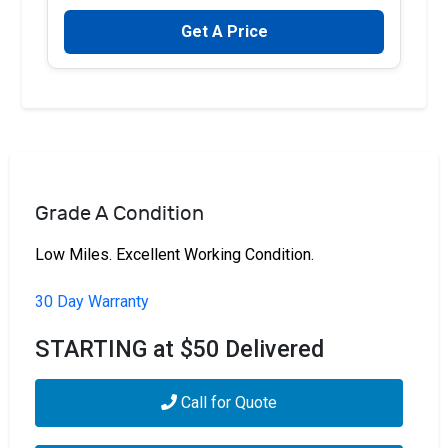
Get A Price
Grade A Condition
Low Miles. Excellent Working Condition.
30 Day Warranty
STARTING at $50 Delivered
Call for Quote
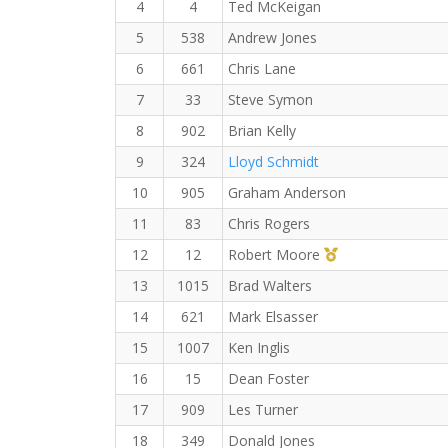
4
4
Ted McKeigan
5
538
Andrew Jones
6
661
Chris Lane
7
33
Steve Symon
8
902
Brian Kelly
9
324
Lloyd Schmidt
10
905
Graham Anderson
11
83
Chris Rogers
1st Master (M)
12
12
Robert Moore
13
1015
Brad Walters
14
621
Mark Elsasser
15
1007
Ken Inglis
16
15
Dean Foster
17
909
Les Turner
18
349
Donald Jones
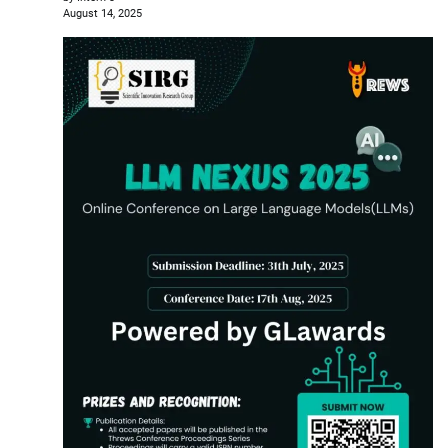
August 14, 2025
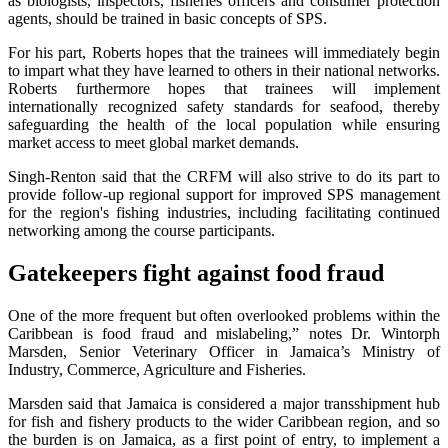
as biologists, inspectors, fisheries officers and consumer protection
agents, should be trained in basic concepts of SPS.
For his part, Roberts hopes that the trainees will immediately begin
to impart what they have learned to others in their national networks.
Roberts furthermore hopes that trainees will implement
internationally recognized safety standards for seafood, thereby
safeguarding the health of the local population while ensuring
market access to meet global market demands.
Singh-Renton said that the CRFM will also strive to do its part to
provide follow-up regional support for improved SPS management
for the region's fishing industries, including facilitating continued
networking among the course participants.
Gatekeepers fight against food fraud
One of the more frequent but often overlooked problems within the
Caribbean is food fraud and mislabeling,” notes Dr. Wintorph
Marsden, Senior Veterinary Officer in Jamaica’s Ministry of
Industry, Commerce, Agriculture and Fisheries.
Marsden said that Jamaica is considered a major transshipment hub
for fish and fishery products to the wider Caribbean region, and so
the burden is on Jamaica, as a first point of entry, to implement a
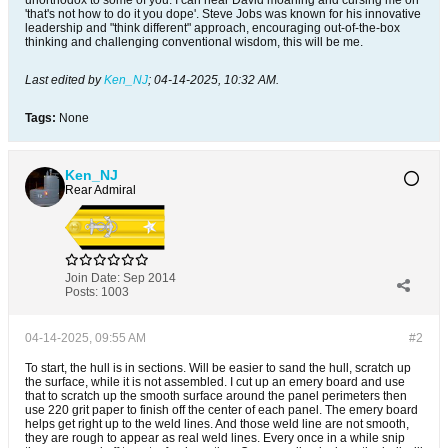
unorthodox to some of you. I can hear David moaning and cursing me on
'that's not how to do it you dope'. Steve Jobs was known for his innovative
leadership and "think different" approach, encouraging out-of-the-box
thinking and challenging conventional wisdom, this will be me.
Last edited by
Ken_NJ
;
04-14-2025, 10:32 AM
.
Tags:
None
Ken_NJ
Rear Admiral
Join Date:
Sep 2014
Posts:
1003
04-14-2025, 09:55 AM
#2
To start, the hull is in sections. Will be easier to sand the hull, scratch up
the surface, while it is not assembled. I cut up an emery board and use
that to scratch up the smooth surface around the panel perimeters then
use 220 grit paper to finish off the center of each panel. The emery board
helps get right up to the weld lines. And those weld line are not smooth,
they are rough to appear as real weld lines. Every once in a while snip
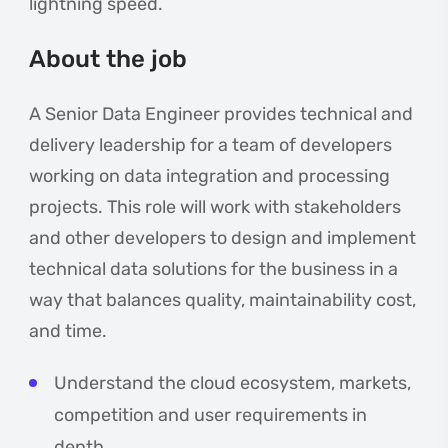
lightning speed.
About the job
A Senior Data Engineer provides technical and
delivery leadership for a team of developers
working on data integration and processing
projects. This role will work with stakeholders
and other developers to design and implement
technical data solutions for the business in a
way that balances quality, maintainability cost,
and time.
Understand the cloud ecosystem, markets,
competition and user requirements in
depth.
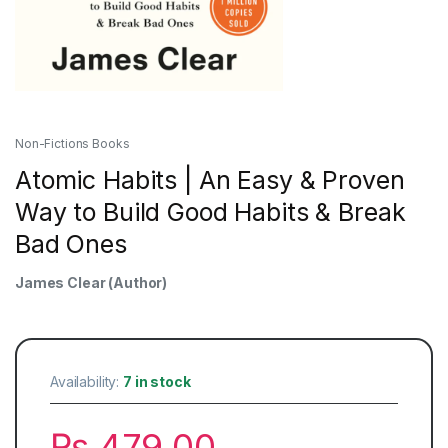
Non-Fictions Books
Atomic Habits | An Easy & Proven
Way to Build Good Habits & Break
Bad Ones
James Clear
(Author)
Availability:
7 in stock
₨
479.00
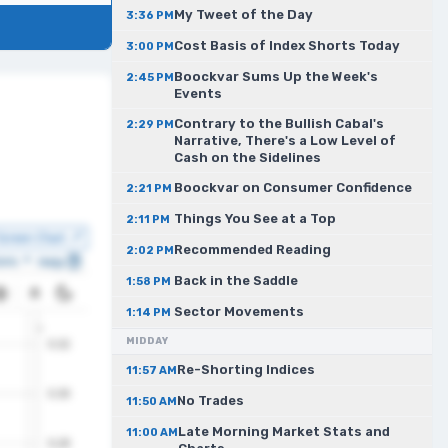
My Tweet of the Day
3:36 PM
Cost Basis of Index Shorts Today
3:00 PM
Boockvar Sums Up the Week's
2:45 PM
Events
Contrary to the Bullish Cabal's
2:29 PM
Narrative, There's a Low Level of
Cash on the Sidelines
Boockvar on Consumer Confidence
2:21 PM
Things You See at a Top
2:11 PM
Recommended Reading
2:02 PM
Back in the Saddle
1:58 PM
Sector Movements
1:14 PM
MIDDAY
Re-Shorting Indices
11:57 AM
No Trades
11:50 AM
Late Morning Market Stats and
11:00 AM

--------------------

*PROBLEM DESCRIPTION:*
Transcribe the data exactly, minus any images.

*ANSWER SPACE:*
Get A Price
Grade A Condition
Low Miles. Excellent Working Condition.
30 Day Warranty
STARTING at $50 Delivered
Call for Quote
4
4
Ted McKeigan
5
538
Andrew Jones
6
661
Chris Lane
7
33
Steve Symon
8
902
Brian Kelly
9
324
Lloyd Schmidt
10
905
Graham Anderson
11
83
Chris Rogers
1st Master (M)
12
12
Robert Moore
13
1015
Brad Walters
14
621
Mark Elsasser
15
1007
Ken Inglis
16
15
Dean Foster
17
909
Les Turner
18
349
Donald Jones
August 14, 2025
as biologists, inspectors, fisheries officers and consumer protection
agents, should be trained in basic concepts of SPS.
For his part, Roberts hopes that the trainees will immediately begin
to impart what they have learned to others in their national networks.
Roberts furthermore hopes that trainees will implement
internationally recognized safety standards for seafood, thereby
safeguarding the health of the local population while ensuring
market access to meet global market demands.
Singh-Renton said that the CRFM will also strive to do its part to
provide follow-up regional support for improved SPS management
for the region's fishing industries, including facilitating continued
networking among the course participants.
Gatekeepers fight against food fraud
One of the more frequent but often overlooked problems within the
Caribbean is food fraud and mislabeling,” notes Dr. Wintorph
Marsden, Senior Veterinary Officer in Jamaica’s Ministry of
Industry, Commerce, Agriculture and Fisheries.
Marsden said that Jamaica is considered a major transshipment hub
for fish and fishery products to the wider Caribbean region, and so
the burden is on Jamaica, as a first point of entry, to implement a
unorthodox to some of you. I can hear David moaning and cursing me on
'that's not how to do it you dope'. Steve Jobs was known for his innovative
leadership and "think different" approach, encouraging out-of-the-box
thinking and challenging conventional wisdom, this will be me.
Last edited by
Ken_NJ
;
04-14-2025, 10:32 AM
.
Tags:
None
Ken_NJ
Rear Admiral
Join Date:
Sep 2014
Posts:
1003
04-14-2025, 09:55 AM
#2
To start, the hull is in sections. Will be easier to sand the hull, scratch up
the surface, while it is not assembled. I cut up an emery board and use
that to scratch up the smooth surface around the panel perimeters then
use 220 grit paper to finish off the center of each panel. The emery board
helps get right up to the weld lines. And those weld line are not smooth,
they are rough to appear as real weld lines. Every once in a while snip
lightning speed.
About the job
A Senior Data Engineer provides technical and
delivery leadership for a team of developers
working on data integration and processing
projects. This role will work with stakeholders
and other developers to design and implement
technical data solutions for the business in a
way that balances quality, maintainability cost,
and time.
Understand the cloud ecosystem, markets,
competition and user requirements in
depth.
Non-Fictions Books
Atomic Habits | An Easy & Proven
Way to Build Good Habits & Break
Bad Ones
James Clear
(Author)
Availability:
7 in stock
₨
479.00
My Tweet of the Day
3:36 PM
Cost Basis of Index Shorts Today
3:00 PM
Boockvar Sums Up the Week's
2:45 PM
Events
Contrary to the Bullish Cabal's
2:29 PM
Narrative, There's a Low Level of
Cash on the Sidelines
Boockvar on Consumer Confidence
2:21 PM
Things You See at a Top
2:11 PM
Recommended Reading
2:02 PM
Back in the Saddle
1:58 PM
Sector Movements
1:14 PM
MIDDAY
Re-Shorting Indices
11:57 AM
No Trades
11:50 AM
Late Morning Market Stats and
11:00 AM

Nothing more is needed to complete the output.